4月17日妥当レンジ 18,900円~20,400円
為替と海外市場を起点とする上下動の激しい展開が続く
【「IFIS/TIWコンセンサス225」によるマーケットの妥当レンジの推計】
<一転大きく切り返すが>
■21日の日本株市場は、海外市場の高騰と、ドル高(円安)を受けて一転大きく切り返し、TOPIXは年初来最高値を付けた。中国人民銀行が預金準備率を引き下げるなど、金融緩和策に踏み切ったことや、IBMなど米国企業の決算内容が良かったことが好感された。
■ギリシャ情勢の緊迫化からユーロ安が続いているものの、金融市場は好悪材料に一喜一憂し易いやや不安定な状態にある。国内の材料は乏しく、企業業績(新年度会社計画)も投資家の期待値に届かないと予想される中で、海外市場の影響を受けやすい相場展開が続きそうだ。
■3月期決算企業の本決算発表が始まったが、新年度の会社計画が市場の期待に届かないケースが多そうだ。自動車メーカーについては、懐疑的なオピニオンが多いが、24日のマツダ(7261)、三菱自動車(7211)を皮切りに決算発表が始まる。ゴールデンウイーク前の山場として、市場の期待にどれだけミートしているかに注目が集まるだろう。
<コンセンサス予想EPSは、今期・来期がマイナス>
■4月17日時点の、IFIS/TIWコンセンサス225(日経225のコンセンサスEPS)は、今期・来期ベースがマイナスとなった。今期については14日に下方修正を発表した日揮(1963)が大きく影響した。前週と比較してプラスになった企業数は、今期・来期ベースでマイナスとなった企業数を下回った。

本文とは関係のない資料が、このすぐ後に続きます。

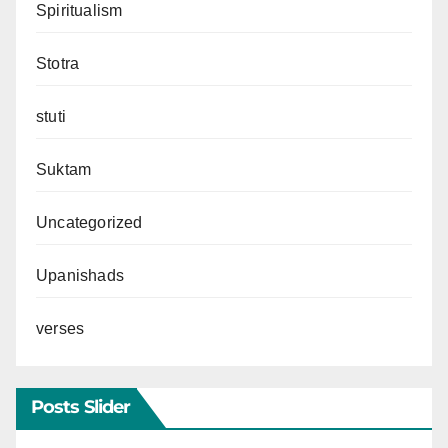
Spiritualism
Stotra
stuti
Suktam
Uncategorized
Upanishads
verses
Posts Slider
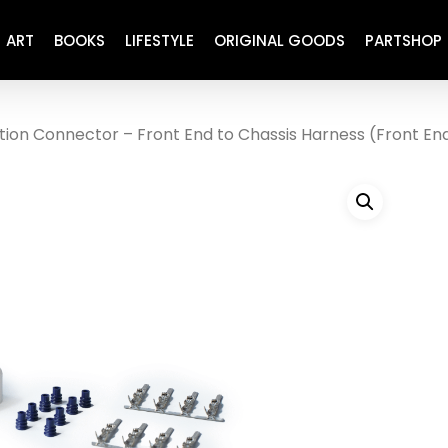
ART
BOOKS
LIFESTYLE
ORIGINAL GOODS
PARTSHOP
tion Connector – Front End to Chassis Harness (Front En
ENGINE
REFURBISHED
DRIVETRAIN
RECARO
BRAKING
MAINTENANCE
SUSPENSION
RESTORATION DECALS
CARBING
COMETIC
EL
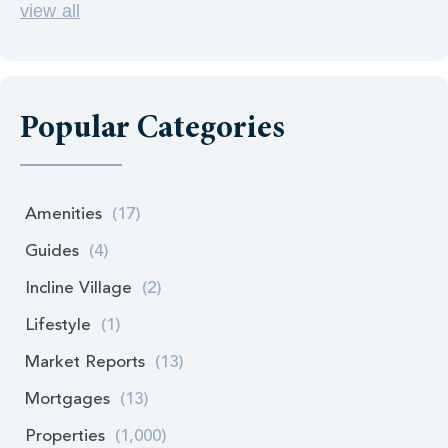
view all
Popular Categories
Amenities
(17)
Guides
(4)
Incline Village
(2)
Lifestyle
(1)
Market Reports
(13)
Mortgages
(13)
Properties
(1,000)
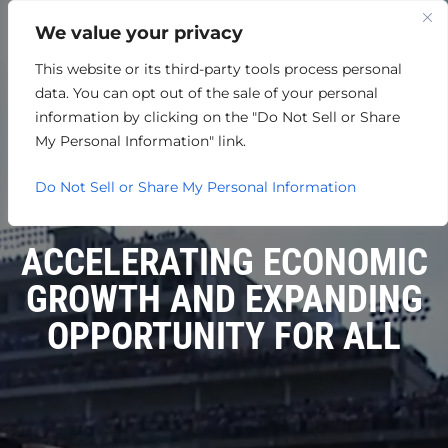
We value your privacy
This website or its third-party tools process personal
data. You can opt out of the sale of your personal
information by clicking on the "Do Not Sell or Share
My Personal Information" link.
Do Not Sell or Share My Personal Information
ACCELERATING ECONOMIC
GROWTH AND EXPANDING
OPPORTUNITY FOR ALL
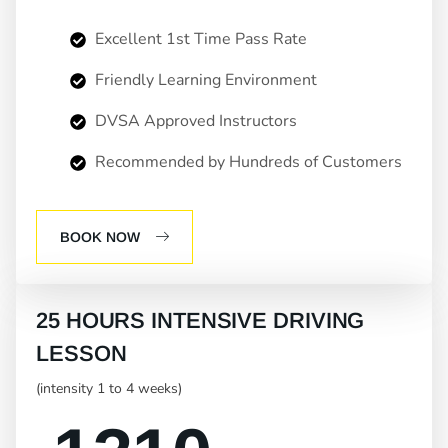
Excellent 1st Time Pass Rate
Friendly Learning Environment
DVSA Approved Instructors
Recommended by Hundreds of Customers
BOOK NOW
25 HOURS INTENSIVE DRIVING
LESSON
(intensity 1 to 4 weeks)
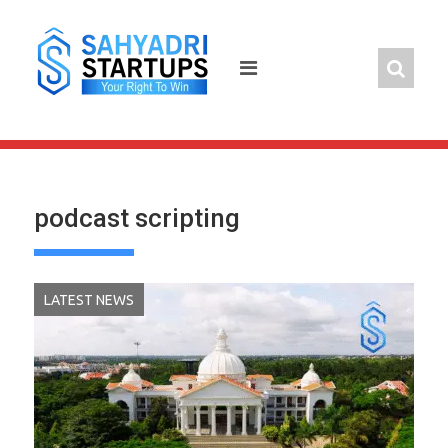
Skip
to
content
podcast scripting
LATEST NEWS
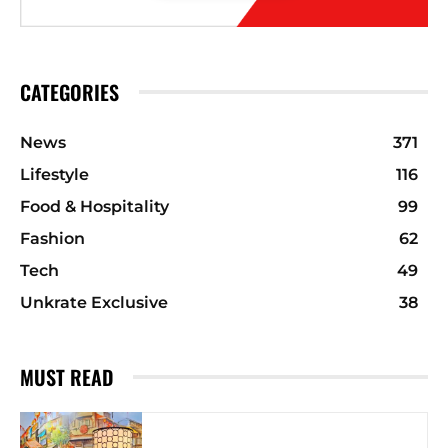
CATEGORIES
News
371
Lifestyle
116
Food & Hospitality
99
Fashion
62
Tech
49
Unkrate Exclusive
38
MUST READ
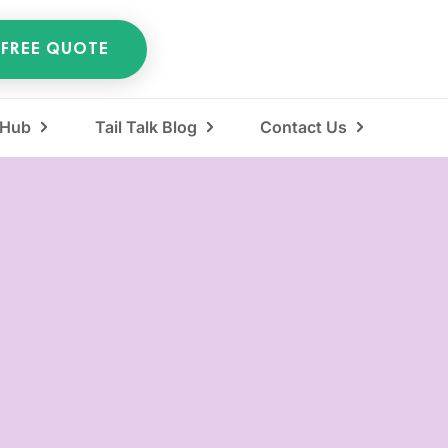
 FREE QUOTE
 Hub
Tail Talk Blog
Contact Us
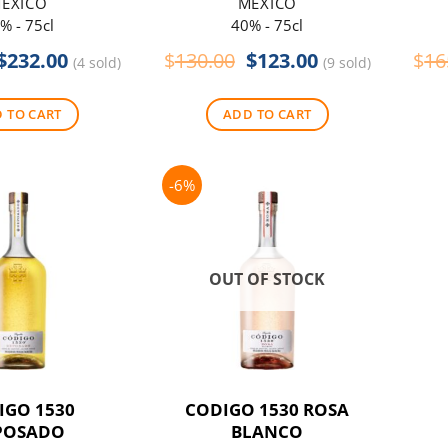
EXICO
MEXICO
% - 75cl
40% - 75cl
Original
Current
Original
Current
$
232.00
$
130.00
$
123.00
$
16
(4 sold)
(9 sold)
price
price
price
price
was:
is:
was:
is:
 TO CART
ADD TO CART
$275.00.
$232.00.
$130.00.
$123.00.
-6%
OUT OF STOCK
IGO 1530
CODIGO 1530 ROSA
POSADO
BLANCO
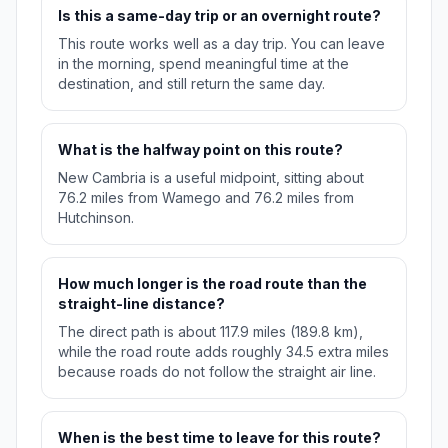
Is this a same-day trip or an overnight route?
This route works well as a day trip. You can leave
in the morning, spend meaningful time at the
destination, and still return the same day.
What is the halfway point on this route?
New Cambria is a useful midpoint, sitting about
76.2 miles from Wamego and 76.2 miles from
Hutchinson.
How much longer is the road route than the
straight-line distance?
The direct path is about 117.9 miles (189.8 km),
while the road route adds roughly 34.5 extra miles
because roads do not follow the straight air line.
When is the best time to leave for this route?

■今回の妥当レンジは上方にシフト。ベースとなっている日経新聞のデータのブレが影響している可能性がある。また、これからの一ヵ月間は、決算前と決算後のデータが混在しているので、予想EPSに関しては3月末のデータを基準に変化を確認していただきたい。
■2015年の年末までを見通せば、日経平均21,000円台は割高ではないが、目先の上昇ピッチが速過ぎるようであれば警戒が必要と考える。
◇日経平均妥当水準(レンジ)
18,900円~20,400円 | (前回 18,700円~20,150円) |
*「IFIS/TIWコンセンサス225」(4月17日)来期予想ベースEPSをもとに算出
◇IFIS/TIWコンセンサス225(4月17日)
今期予想EPS | 919.80円 | (前週 924.32円) |
来期予想EPS | 1055.37円 | (前週 1056.46円) |
再来期予想EPS | 1160.38円 | (前週 1160.18円) |
今期予想PER | 21.37倍 | (前週 21.54倍) |
来期予想PER | 18.62倍 | (前週 18.84倍) |
再来期予想PER | 16.94倍 | (前週 17.16倍) |
来期予想PBR | 1.44倍 | (前週 1.44倍) |
来期予想ROE | 7.76% | (前週 7.62%) |
来期予想 インプライド・リスク・プレミアム |
6.74% | (前週 6.59%) |
*4月17日 日経平均終値より、PER、PBR、ROE等を算出
妥当レンジが上方シフトした要因は、BPS(一株純資産)が減少したことにあります。
来期予想ベースのプラス企業比率は、51.9%→54.4%→47.5%→57.1%→49.4%
再来期予想ベースのプラス企業比率は、54.5%→49.3%→48.1%→55.6%→51.1%。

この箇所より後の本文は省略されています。